AACR logo textA new study from experts at the Washington University in St. Louis seems to unravel a few more details about pancreatic cancer. It was apparently revealed that irrespective of the risk factors associated with pancreatic cancer, such as smoking and body mass index (BMI), blacks apparently face higher rates of pancreatic cancer death than whites.

Experts are being challenged to treat pancreatic cancer as it appears to be a rapidly lethal disease. Apparently the screening tests to detect the cancer are not good and the symptoms do not show until the disease has spread, so most people die within two years of diagnosis. This is the opinion of Lauren D. Arnold, Ph.D., M.P.H., and postdoctoral research associate in the department of surgery at Washington University in St. Louis.

Adding to it, Arnold commented “Reducing overweight/obesity and smoking will help reduce pancreatic cancer overall, as well as prevent other diseases.”

Information obtained from the National Cancer Institute statistics showed that pancreatic cancer apparently claimed the lives of black Americans more than the whites.
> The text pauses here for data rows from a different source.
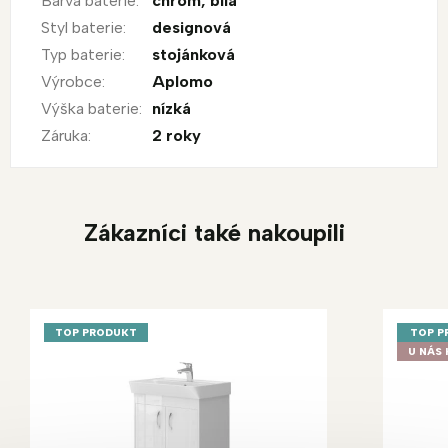
Barva baterie
:
chrom
,
bílá
Styl baterie
:
designová
Typ baterie
:
stojánková
Výrobce
:
Aplomo
Výška baterie
:
nízká
Záruka
:
2 roky
Zákazníci také nakoupili
TOP PRODUKT
TOP P
U NÁS 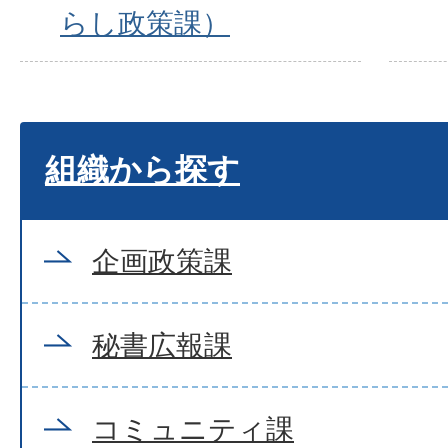
らし政策課）
組織から探す
企画政策課
秘書広報課
コミュニティ課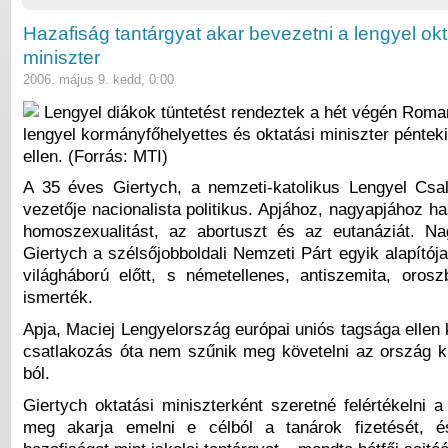
Hazafiság tantárgyat akar bevezetni a lengyel okt
miniszter
2006. május 9. kedd, 0:00
Lengyel diákok tüntetést rendeztek a hét végén Roma
lengyel kormányfőhelyettes és oktatási miniszter péntek
ellen. (Forrás: MTI)
A 35 éves Giertych, a nemzeti-katolikus Lengyel Csa
vezetője nacionalista politikus. Apjához, nagyapjához has
homoszexualitást, az abortuszt és az eutanáziát. Na
Giertych a szélsőjobboldali Nemzeti Párt egyik alapítój
világháború előtt, s németellenes, antiszemita, oroszb
ismerték.
Apja, Maciej Lengyelország európai uniós tagsága ellen
csatlakozás óta nem szűnik meg követelni az ország k
ból.
Giertych oktatási miniszterként szeretné felértékelni a 
meg akarja emelni e célból a tanárok fizetését, 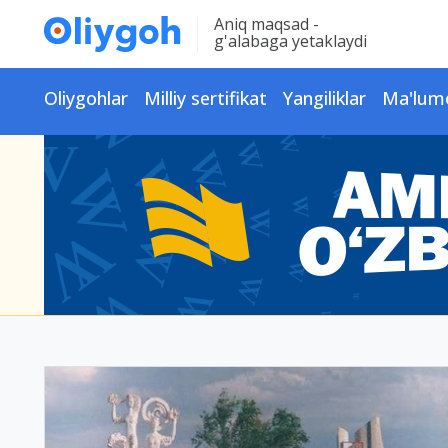
Aniq maqsad -
g'alabaga yetaklaydi
Oliygohlar
Milliy sertifikat
Yangiliklar
Ma'lum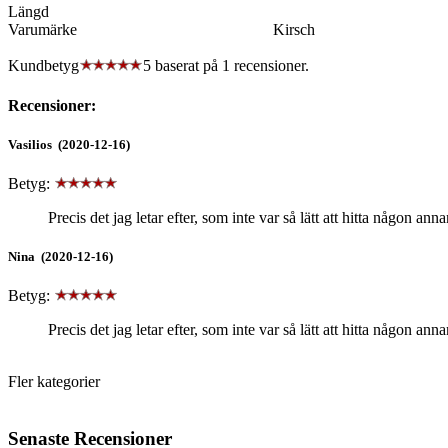
Längd
Varumärke
Kirsch
Kundbetyg
5 baserat på
1
recensioner.
Recensioner:
Vasilios (2020-12-16)
Betyg:
Precis det jag letar efter, som inte var så lätt att hitta någon an
Nina (2020-12-16)
Betyg:
Precis det jag letar efter, som inte var så lätt att hitta någon an
Fler kategorier
Senaste Recensioner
Blacks supposedly had a 32 percent higher death rate between 2001 and 2005.

The risk factors for pancreatic cancer were inspected and were separately assessed among black and white participants by Arnold and his colleagues. Data from the Cancer Prevention Study II (CPS-II) was used. They evaluated whether these risk factors explained differences in frequency and mortality. More than one million participants seemed to be enlisted in 1982 by CPS- II that is a longitudinal study. Information such as race/ethnicity, medical history and health habits were supplied by the participants. The cancer deaths in the CPS- II were tracked by the researchers and the results were evaluated.

The findings claimed that irrespective of gender and race, smoking was the biggest risk for pancreatic cancer. As the BMI increases, the risk for pancreatic cancer also apparently rises. If one compares the race, it seemed that blacks had a 42 percent increased risk of pancreatic cancer death compared to whites. From the analysis it was apparent that the excess risk of the disease remained even when all the risk factors were eliminated by the study experts.

Arnold commented “We hoped to find that by accounting for known and suspected pancreatic cancer risk factors, such as smoking, diabetes and BMI, and by looking at this in the context of race and gender, we’d be able to explain the higher rates of pancreatic cancer in blacks. Unfortunately, we were unable to explain these differences.”

Even though differences in risk factor patterns were claimed, in general they did not report for the pancreatic cancer mortality rates evident by race. This is the opinion of Maria Elena Martinez, Ph.D., M.P.H who is the Richard H. Hollen Professor of Cancer Prevention at the University of Arizona, director of the Cancer Health Disparities Institute at the Arizona Cancer Center, and an editorial board member for Cancer Epidemiology, Biomarkers & Prevention.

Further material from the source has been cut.